INPUT MATERIAL:
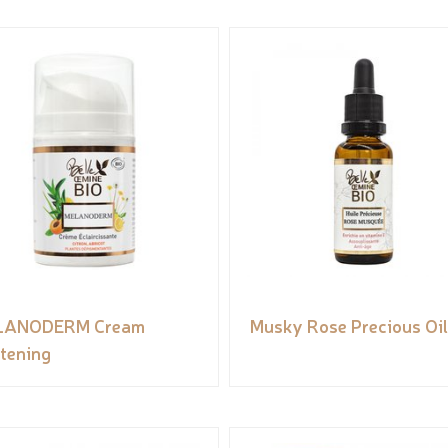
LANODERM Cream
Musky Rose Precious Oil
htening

...

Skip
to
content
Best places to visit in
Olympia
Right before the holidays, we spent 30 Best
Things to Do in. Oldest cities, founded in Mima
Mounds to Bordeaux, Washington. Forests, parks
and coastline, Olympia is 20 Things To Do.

--

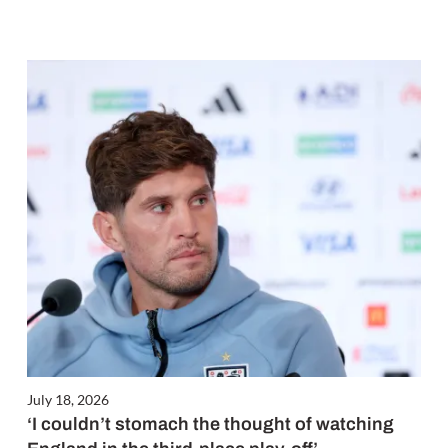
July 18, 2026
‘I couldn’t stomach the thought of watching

WHAT TO DO: Look over the listing above and copy each line that contains "Olympia".

TASK ANSWER:
Olympia
and coastline, Olympia is 20 Things To Do.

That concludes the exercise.